● Description of the task: I'd ask you to write out the lines below exactly, with no images.

Stored data entries
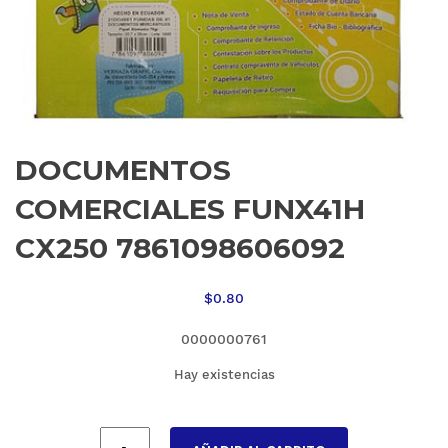
DOCUMENTOS
COMERCIALES FUNX41H
CX250 7861098606092
$
0.80
0000000761
Hay existencias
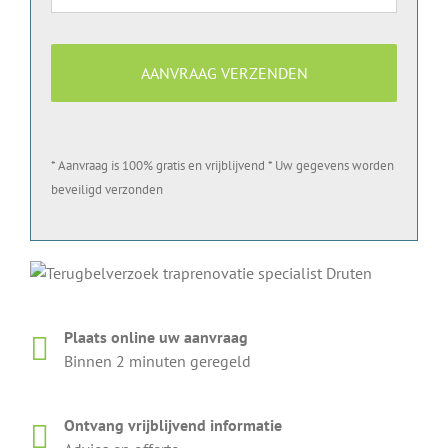
* Aanvraag is 100% gratis en vrijblijvend * Uw gegevens worden
beveiligd verzonden
Plaats online uw aanvraag
Binnen 2 minuten geregeld
Ontvang vrijblijvend informatie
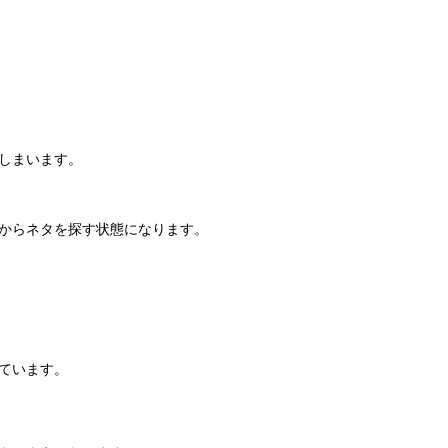
しまいます。
からネタを探す状態になります。
ています。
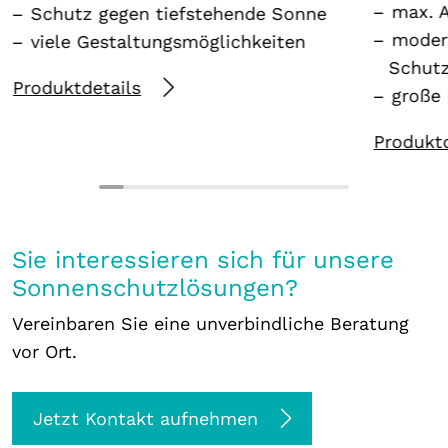
max. A
Schutz gegen tiefstehende Sonne
modern
viele Gestaltungsmöglichkeiten
Schut
Produktdetails
große
Produktd
Sie interessieren sich für unsere
Sonnenschutzlösungen?
Vereinbaren Sie eine unverbindliche Beratung
vor Ort.
Jetzt Kontakt aufnehmen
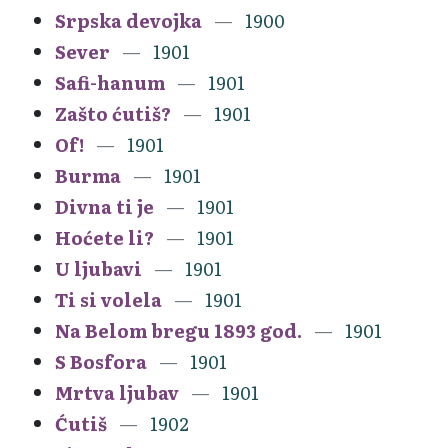
Srpska devojka
1900
Sever
1901
Safi-hanum
1901
Zašto ćutiš?
1901
Of!
1901
Burma
1901
Divna ti je
1901
Hoćete li?
1901
U ljubavi
1901
Ti si volela
1901
Na Belom bregu 1893 god.
1901
S Bosfora
1901
Mrtva ljubav
1901
Ćutiš
1902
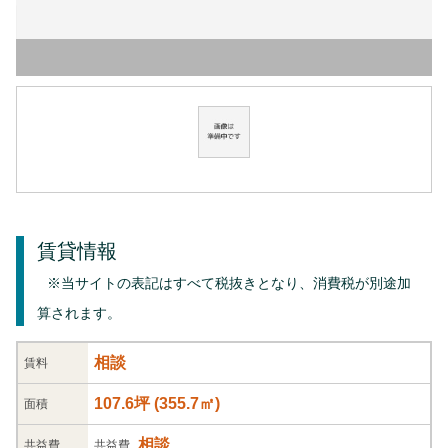
賃貸情報
※当サイトの表記はすべて税抜きとなり、消費税が別途加
算されます。
相談
賃料
107.6坪
(
355.7
㎡)
面積
相談
共益
費
共益費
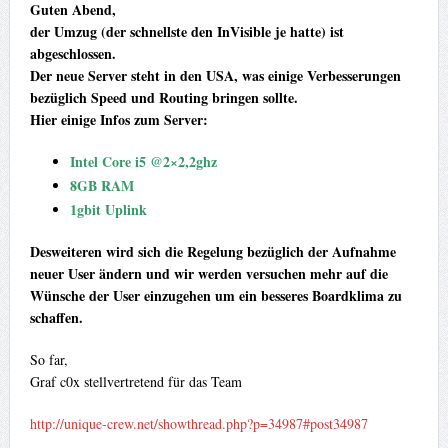
Guten Abend,
der Umzug (der schnellste den InVisible je hatte) ist
abgeschlossen.
Der neue Server steht in den USA, was einige Verbesserungen
bezüglich Speed und Routing bringen sollte.
Hier einige Infos zum Server:
Intel Core i5 @2×2,2ghz
8GB RAM
1gbit Uplink
Desweiteren wird sich die Regelung bezüglich der Aufnahme
neuer User ändern und wir werden versuchen mehr auf die
Wünsche der User einzugehen um ein besseres Boardklima zu
schaffen.
So far,
Graf c0x stellvertretend für das Team
http://unique-crew.net/showthread.php?p=34987#post34987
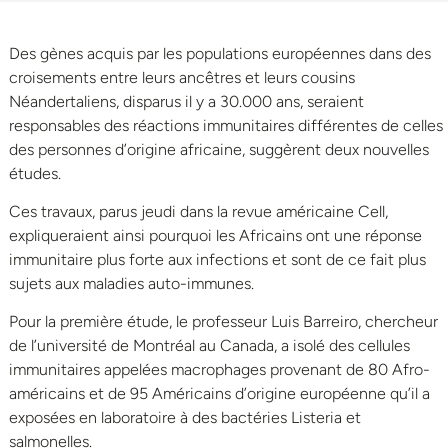
Des gènes acquis par les populations européennes dans des
croisements entre leurs ancêtres et leurs cousins
Néandertaliens, disparus il y a 30.000 ans, seraient
responsables des réactions immunitaires différentes de celles
des personnes d’origine africaine, suggèrent deux nouvelles
études.
Ces travaux, parus jeudi dans la revue américaine Cell,
expliqueraient ainsi pourquoi les Africains ont une réponse
immunitaire plus forte aux infections et sont de ce fait plus
sujets aux maladies auto-immunes.
Pour la première étude, le professeur Luis Barreiro, chercheur
de l’université de Montréal au Canada, a isolé des cellules
immunitaires appelées macrophages provenant de 80 Afro-
américains et de 95 Américains d’origine européenne qu’il a
exposées en laboratoire à des bactéries Listeria et
salmonelles.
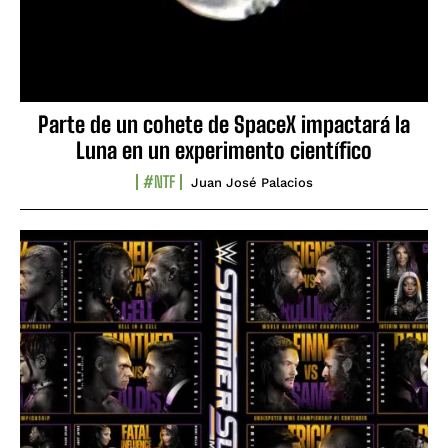
Parte de un cohete de SpaceX impactará la
Luna en un experimento científico
#NTF
Juan José Palacios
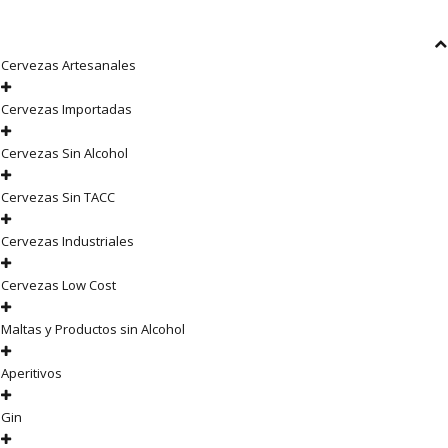
Cervezas Artesanales
Cervezas Importadas
Cervezas Sin Alcohol
Cervezas Sin TACC
Cervezas Industriales
Cervezas Low Cost
Maltas y Productos sin Alcohol
Aperitivos
Gin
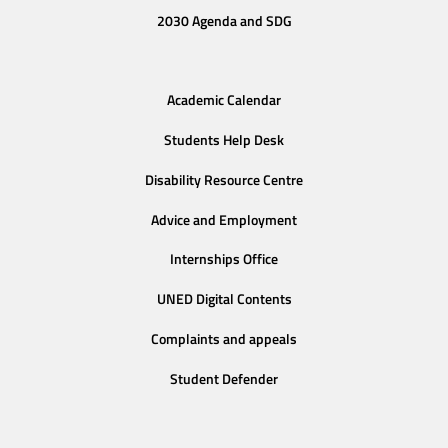
2030 Agenda and SDG
Academic Calendar
Students Help Desk
Disability Resource Centre
Advice and Employment
Internships Office
UNED Digital Contents
Complaints and appeals
Student Defender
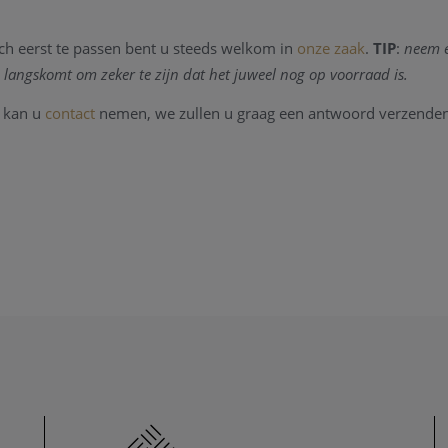
ch eerst te passen bent u steeds welkom in
onze zaak
.
TIP
:
neem e
 langskomt om zeker te zijn dat het juweel nog op voorraad is.
 kan u
contact
nemen, we zullen u graag een antwoord verzenden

● Task answer:
DOCUMENTOS
COMERCIALES FUNX41H
CX250 7861098606092
$
0.80
0000000761
Hay existencias
* Aanvraag is 100% gratis en vrijblijvend * Uw gegevens worden
beveiligd verzonden
Plaats online uw aanvraag
Binnen 2 minuten geregeld
Ontvang vrijblijvend informatie
しまいます。
からネタを探す状態になります。
ています。
max. A
Schutz gegen tiefstehende Sonne
modern
viele Gestaltungsmöglichkeiten
Schut
Produktdetails
große
Produktd
Sie interessieren sich für unsere
Sonnenschutzlösungen?
Vereinbaren Sie eine unverbindliche Beratung
vor Ort.
Jetzt Kontakt aufnehmen
Srpska devojka
1900
Sever
1901
Safi-hanum
1901
Zašto ćutiš?
1901
Of!
1901
Burma
1901
Divna ti je
1901
Hoćete li?
1901
U ljubavi
1901
Ti si volela
1901
Na Belom bregu 1893 god.
1901
S Bosfora
1901
Mrtva ljubav
1901
Ćutiš
1902
賃貸情報
※当サイトの表記はすべて税抜きとなり、消費税が別途加
算されます。
相談
賃料
107.6坪
(
355.7
㎡)
面積
相談
共益
費
共益費
Guten Abend,
der Umzug (der schnellste den InVisible je hatte) ist
abgeschlossen.
Der neue Server steht in den USA, was einige Verbesserungen
bezüglich Speed und Routing bringen sollte.
Hier einige Infos zum Server:
Intel Core i5 @2×2,2ghz
8GB RAM
1gbit Uplink
Desweiteren wird sich die Regelung bezüglich der Aufnahme
neuer User ändern und wir werden versuchen mehr auf die
Wünsche der User einzugehen um ein besseres Boardklima zu
schaffen.
So far,
Graf c0x stellvertretend für das Team
http://unique-crew.net/showthread.php?p=34987#post34987
Des gènes acquis par les populations européennes dans des
croisements entre leurs ancêtres et leurs cousins
Néandertaliens, disparus il y a 30.000 ans, seraient
responsables des réactions immunitaires différentes de celles
des personnes d’origine africaine, suggèrent deux nouvelles
études.
Ces travaux, parus jeudi dans la revue américaine Cell,
expliqueraient ainsi pourquoi les Africains ont une réponse
immunitaire plus forte aux infections et sont de ce fait plus
sujets aux maladies auto-immunes.
Pour la première étude, le professeur Luis Barreiro, chercheur
de l’université de Montréal au Canada, a isolé des cellules
immunitaires appelées macrophages provenant de 80 Afro-
américains et de 95 Américains d’origine européenne qu’il a
exposées en laboratoire à des bactéries Listeria et
salmonelles.
Parte de un cohete de SpaceX impactará la
Luna en un experimento científico
#NTF
Juan José Palacios
Cervezas Artesanales
Cervezas Importadas
Cervezas Sin Alcohol
Cervezas Sin TACC
Cervezas Industriales
Cervezas Low Cost
Maltas y Productos sin Alcohol
Aperitivos
Gin
2030 Agenda and SDG
Academic Calendar
Students Help Desk
Disability Resource Centre
Advice and Employment
Internships Office
UNED Digital Contents
Complaints and appeals
Student Defender
ch eerst te passen bent u steeds welkom in
onze zaak
.
TIP
:
neem e
 langskomt om zeker te zijn dat het juweel nog op voorraad is.
 kan u
contact
nemen, we zullen u graag een antwoord verzenden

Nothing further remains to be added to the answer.